- League: Iranian Basketball Super League
- Sport: Basketball
- Duration: 2 October 2025 – present
- Teams: 12
- TV partner(s): IRIB Varzesh, IRIB TV3

Regular season

Second stage

Playoffs

Finals

IBSL seasons
- ← 2024–25 2026–27 →

= 2025–26 Iranian Basketball Super League =

35th season of the Iranian Basketball Super League

The 2025–26 Iran Super League season was the 35th season of the Iranian basketball league. The season began on 2 October 2025. A total of 12 teams are competing in the league, with Esteghlal Tehran making its debut in the competition.

== Background ==

The Iranian Basketball Super League (IBSL) is the highest tier of professional club basketball in Iran. It has been organized by the Iran Basketball Federation since 1991.

The league consists of 12 teams competing in a two-phase format. During the regular season, each team plays every other team in a double round-robin format. The top teams then advance to the playoffs, where the league champion is determined.

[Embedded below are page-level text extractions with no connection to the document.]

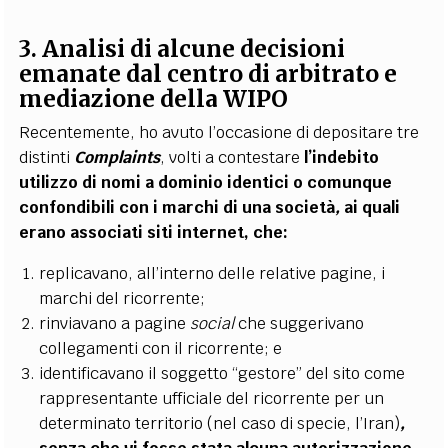
3. Analisi di alcune decisioni
emanate dal centro di arbitrato e
mediazione della WIPO
Recentemente, ho avuto l’occasione di depositare tre
distinti
Complaints
, volti a contestare
l’indebito
utilizzo di nomi a dominio
identici o comunque
confondibili con i marchi di una società
,
ai quali
erano associati siti internet, che:
replicavano, all’interno delle relative pagine, i
marchi del ricorrente;
rinviavano a pagine
social
che suggerivano
collegamenti con il ricorrente;
e
identificavano il soggetto “gestore” del sito come
rappresentante ufficiale del ricorrente per un
determinato territorio (nel caso di specie, l’Iran)
,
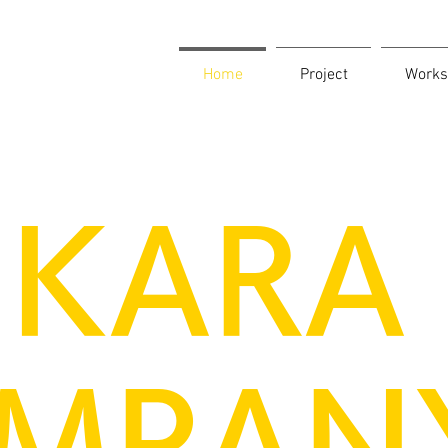
Home
Project
Works
IKARA
MPAN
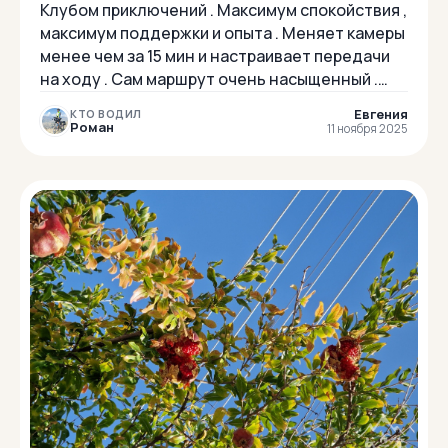
Клубом приключений . Максимум спокойствия ,
максимум поддержки и опыта . Меняет камеры
менее чем за 15 мин и настраивает передачи
на ходу . Сам маршрут очень насыщенный .
Вообще нет времени потупить и поскуча...
Евгения
КТО ВОДИЛ
Роман
11 ноября 2025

Throughout the league's history, clubs such as Mahram Tehran, Zob Ahan Isfahan, Petrochimi Bandar Imam, and Shahrdari Gorgan have been among the most successful teams. Mahram dominated the league during the late 2000s, while Petrochimi Bandar Imam enjoyed considerable success throughout the 2010s. Since the early 2020s, Shahrdari Gorgan has established itself as the league's dominant club, winning multiple consecutive championships.

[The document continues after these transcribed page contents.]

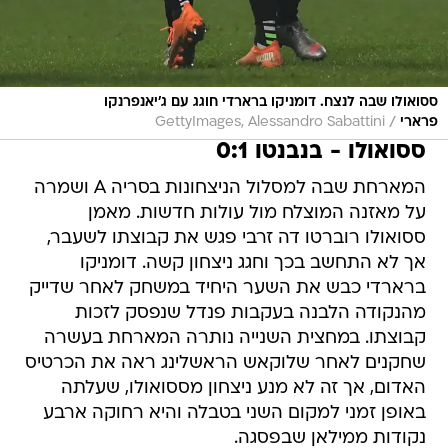
ססואולו שבה לנצח. דומניקו ברארדי חוגג עם ג'יאנפרנקו
/
פרארי
GettyImages, Alessandro Sabattini
ססואולו - בנבנטו 0:1
המארחת שבה למסלול הניצחונות בסריה A ושמרה
על מאזנה המוצלח מול עולות חדשות. מאמן
ססואולו רוברטו דה זרבי פגש את קבוצתו לשעבר,
אך לא התחשב בכך וחגג ניצחון קשה. דומניקו
ברארדי כבש את השער היחיד במשחק לאחר שדייק
מהנקודה הלבנה בעקבות פנדל שנפסק לזכות
קבוצתו. במחצית השנייה נותרה המארחת בעשרה
שחקנים לאחר שלוקאש הראשלינג ראה את הכרטיס
האדום, אך זה לא מנע ניצחון מססואולו, שעלתה
באופן זמני למקום השני בטבלה והיא רחוקה ארבע
נקודות ממילאן שבפסגה.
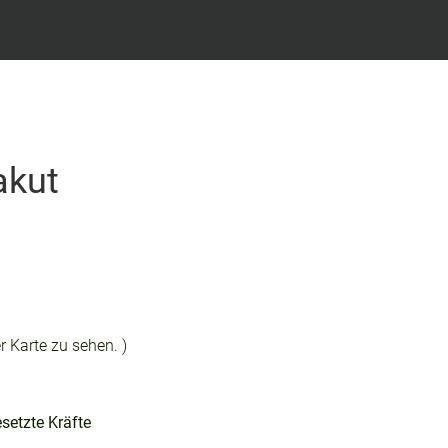
akut
r Karte zu sehen. )
setzte Kräfte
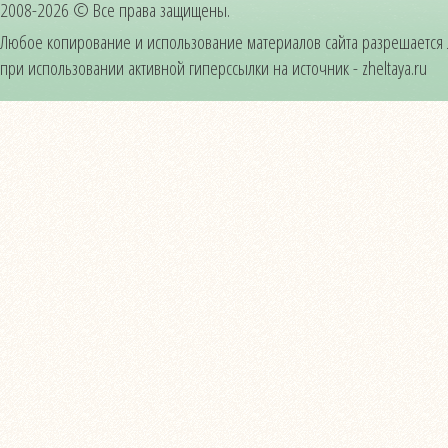
2008-2026 © Все права защищены.
Любое копирование и использование материалов сайта разрешается
при использовании активной гиперссылки на источник - zheltaya.ru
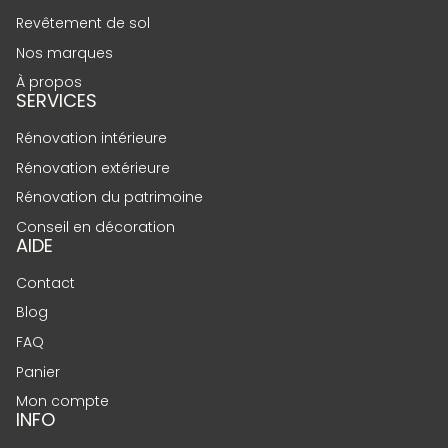
Revêtement de sol
Nos marques
À propos
SERVICES
Rénovation intérieure
Rénovation extérieure
Rénovation du patrimoine
Conseil en décoration
AIDE
Contact
Blog
FAQ
Panier
Mon compte
INFO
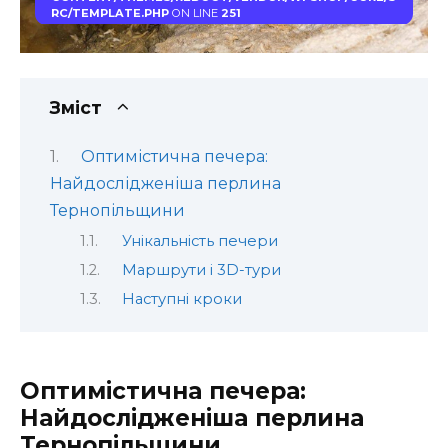
RC/TEMPLATE.PHP
ON LINE
251
Зміст
Оптимістична печера:
Найдослідженіша перлина
Тернопільщини
Унікальність печери
Маршрути і 3D-тури
Наступні кроки
Оптимістична печера:
Найдослідженіша перлина
Тернопільщини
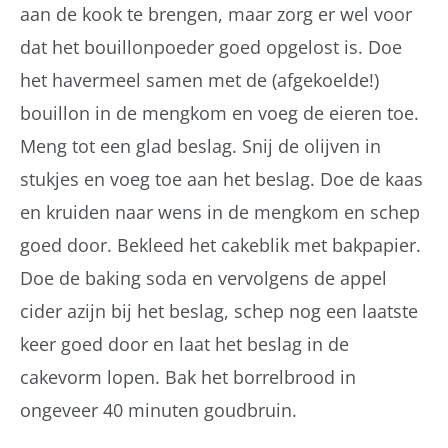
aan de kook te brengen, maar zorg er wel voor
dat het bouillonpoeder goed opgelost is. Doe
het havermeel samen met de (afgekoelde!)
bouillon in de mengkom en voeg de eieren toe.
Meng tot een glad beslag. Snij de olijven in
stukjes en voeg toe aan het beslag. Doe de kaas
en kruiden naar wens in de mengkom en schep
goed door. Bekleed het cakeblik met bakpapier.
Doe de baking soda en vervolgens de appel
cider azijn bij het beslag, schep nog een laatste
keer goed door en laat het beslag in de
cakevorm lopen. Bak het borrelbrood in
ongeveer 40 minuten goudbruin.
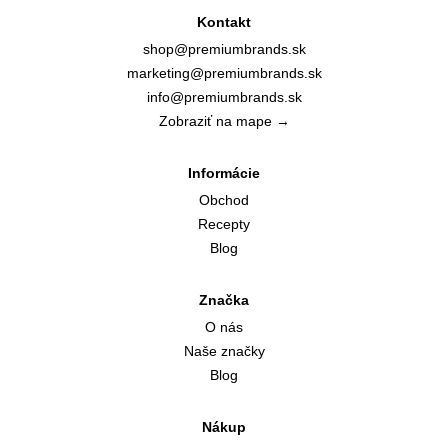
Kontakt
shop@premiumbrands.sk
marketing@premiumbrands.sk
info@premiumbrands.sk
Zobraziť na mape →
Informácie
Obchod
Recepty
Blog
Značka
O nás
Naše značky
Blog
Nákup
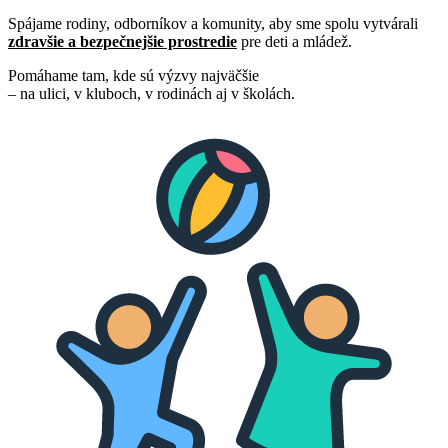
Spájame rodiny, odborníkov a komunity, aby sme spolu vytvárali
zdravšie a bezpečnejšie prostredie
pre deti a mládež.
Pomáhame tam, kde sú výzvy najväčšie
– na ulici, v kluboch, v rodinách aj v školách.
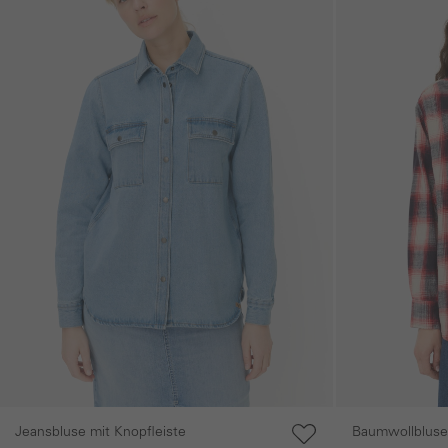
Jeansbluse mit Knopfleiste
Baumwollbluse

The league champion qualifies for the premier Asian club competition, including the Basketball Champions League Asia.

== Regular season ==

=== Standings ===

| Pos | Team | Pld | W | L | PF | PA | PD | Pts | Qualification |
| 1 | Shahrdari Gorgan | 19 | 16 | 3 | 1552 | 1287 | +265 | 35 | Qualification to playoffs |
| 2 | Esteghlal Tehran | 19 | 16 | 3 | 1555 | 1333 | +222 | 35 |
| 3 | Kalleh Mazandaran | 19 | 16 | 3 | 1609 | 1367 | +242 | 35 |
| 4 | Tabiat | 19 | 13 | 6 | 1544 | 1416 | +128 | 32 |
| 5 | Palayesh Naft Abadan | 19 | 12 | 7 | 1647 | 1441 | +206 | 31 |
| 6 | Naft va Gaz Zagros Jonoubi | 19 | 9 | 10 | 1577 | 1567 | +10 | 28 |
| 7 | Golnoor Isfahan | 19 | 8 | 11 | 1334 | 1390 | −56 | 27 |
| 8 | Pas Kurdistan | 20 | 5 | 15 | 1305 | 1662 | −357 | 25 |
| 9 | Raad Padafand Isfahan | 19 | 4 | 15 | 1385 | 1562 | −177 | 23 |  |
| 10 | Mahgol Alborz | 19 | 4 | 15 | 1450 | 1633 | −183 | 23 |
| 11 | Petro Novin Mahshahr | 19 | 2 | 17 | 1166 | 1466 | −300 | 21 |

== WASL qualification ==

| Pos | Team | Pld | W | L | PF | PA | PD | Pts | Qualification |
| 1 | Esteghlal Tehran | 4 | 4 | 0 | 290 | 240 | +50 | 8 | Qualified for the West Asia Super League |
| 2 | Palayesh Naft Abadan | 4 | 2 | 2 | 333 | 344 | −11 | 6 |
| 3 | Naft va Gaz Zagros Jonoubi | 4 | 0 | 4 | 261 | 300 | −39 | 4 |  |

== Changes ==

The 2025–26 season began with 12 participating clubs. The most notable change was the debut of Esteghlal Tehran, which entered the league for the first time after assembling a squad featuring several members of the Iran national basketball team.

Several clubs, including Shahrdari Gorgan, Naft Abadan, Kalleh Mazandaran, and Tabiat, strengthened their rosters by signing multiple foreign players. Esteghlal Tehran also entered the season with a squad featuring several Iranian national team players.

=== Coaching changes ===

Several clubs appointed new head coaches ahead of the season. Esteghlal Tehran entered the league under a new coaching staff, while Tabiat also made changes to its coaching personnel before the start of the campaign.

The League Organization also announced that only clubs that had settled all outstanding financial obligations would be eligible to participate in the 2025–26 season.

=== Team changes ===

The season featured two notable changes in league membership. Zob Ahan Isfahan did not participate in the competition, while Esteghlal Tehran joined the league as a new entrant.